Data will be gathered to analyze market crashes and other events, discern trends related to how liquidity is provided and how often order cancellations occur, and monitor markets, according to Berman. If automated checks spot an anomaly, analysts can probe the data to decide if further investigation is warranted, he said. The SEC can also use data to inform rulemaking and policies, he said.
In response to asset managers who say that existing orders disappear when they try to buy or sell shares, the SEC can look at instances with individual stocks to see if that happens and how long it takes to “eat through the available liquidity,” said Berman, who is a special adviser to the director of the SEC’s division of trading and markets. The office of analytics and research will be housed within that division.
Some automated strategies may cancel more than 90 percent of the orders they send to exchanges, the SEC said in a 2010 report. Critics such as investment manager T. Rowe Price Group Inc. and broker Themis Trading LLC say the traffic rates and potentially abusive behavior mitigate benefits of high-frequency trading, such as tighter spreads between the best bids and offers.
‘How Markets Work’
“We can actually provide some metrics around some of the anecdotes from institutions that say the volume is fleeting, that it’s there and then it’s not,” Berman said. “Are there patterns between cancels and the size of a stock? How do cancels affect large versus small-cap stocks, or ETFs? This analysis can help us generate more information about how markets work.”
Berman, who studied experimental and nuclear physics, developed trading strategies in commodities and stocks at a hedge fund and became a founding member of RiskMetrics Group Inc. in 1998 when JPMorgan Chase & Co. spun off the company. He writes programming code and did some of the flash-crash modeling when the SEC examined how trade requests were withdrawn from exchange order books that day.
The analytics and research office plans to hire traders from banks and hedge funds as well as financial engineers and individuals with quantitative and analytical skills. It’s looking for programmers in the C++ computer language and “UNIX gurus who really know how to get under the hood and in former lives may have written trading programs and now are going to write analytical programs,” Berman said.

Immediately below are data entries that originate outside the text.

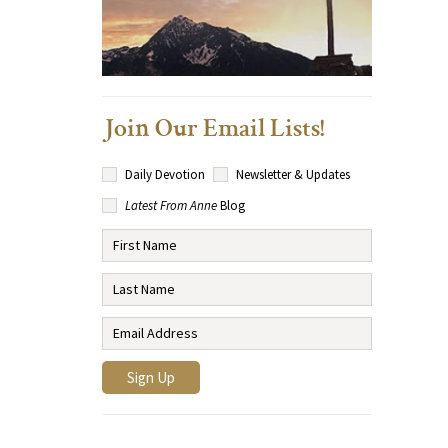
Join Our Email Lists!
Daily Devotion
Newsletter & Updates
Latest From Anne
Blog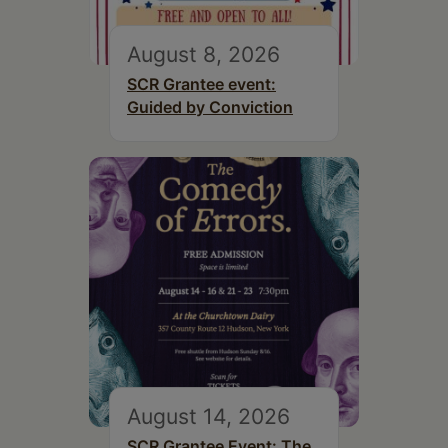
August 8, 2026
SCR Grantee event:
Guided by Conviction
August 14, 2026
SCR Grantee Event: The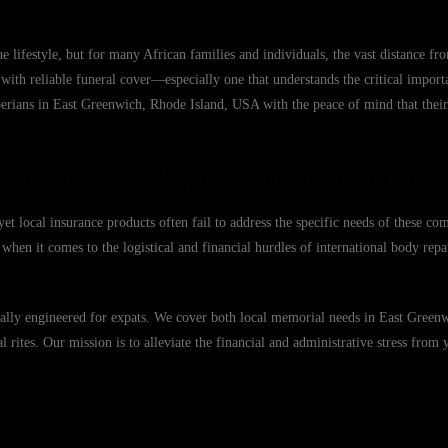
 lifestyle, but for many African families and individuals, the vast distance 
with reliable funeral cover—especially one that understands the critical import
berians in East Greenwich, Rhode Island, USA with the peace of mind that their
Island, USA Need Specialized Funeral Cover
 local insurance products often fail to address the specific needs of these co
when it comes to the logistical and financial hurdles of international body repat
ically engineered for expats. We cover both local memorial needs in East Green
l rites. Our mission is to alleviate the financial and administrative stress from 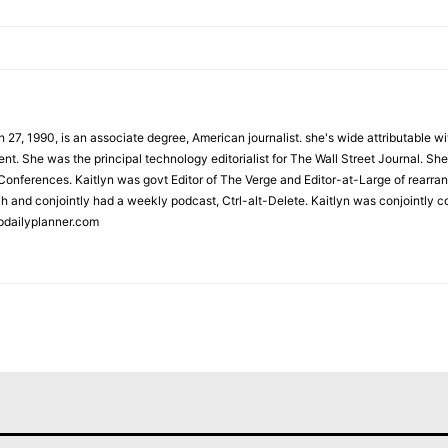
 27, 1990, is an associate degree, American journalist. she's wide attributable 
t. She was the principal technology editorialist for The Wall Street Journal. She
onferences. Kaitlyn was govt Editor of The Verge and Editor-at-Large of rearran
h and conjointly had a weekly podcast, Ctrl-alt-Delete. Kaitlyn was conjointly 
pdailyplanner.com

Berman’s group will devise monitoring programs and look for patterns and outliers that might indicate nefarious behavior or market manipulation. It will also study message traffic to spot delays between the proprietary data feeds and the public streams, Berman said. The SEC fined the New York Stock Exchange $5 million last month for sending information to its private feeds faster than it provided the data to the public.
Those drawn to Wall Street because they want to analyze risk will also be welcome, he said.
“Some people thrive on the pressure,” Berman said. “If they can’t lose their shirt in a day, they don’t feel like they’ve lived. But there’s a certain percentage who say ’I have to tolerate that and bear it because I’m interested in analyzing the risk.’ Those are the people that we’re looking for -- people who want to understand the markets without having to commit to the life of someone who trades on Wall Street.”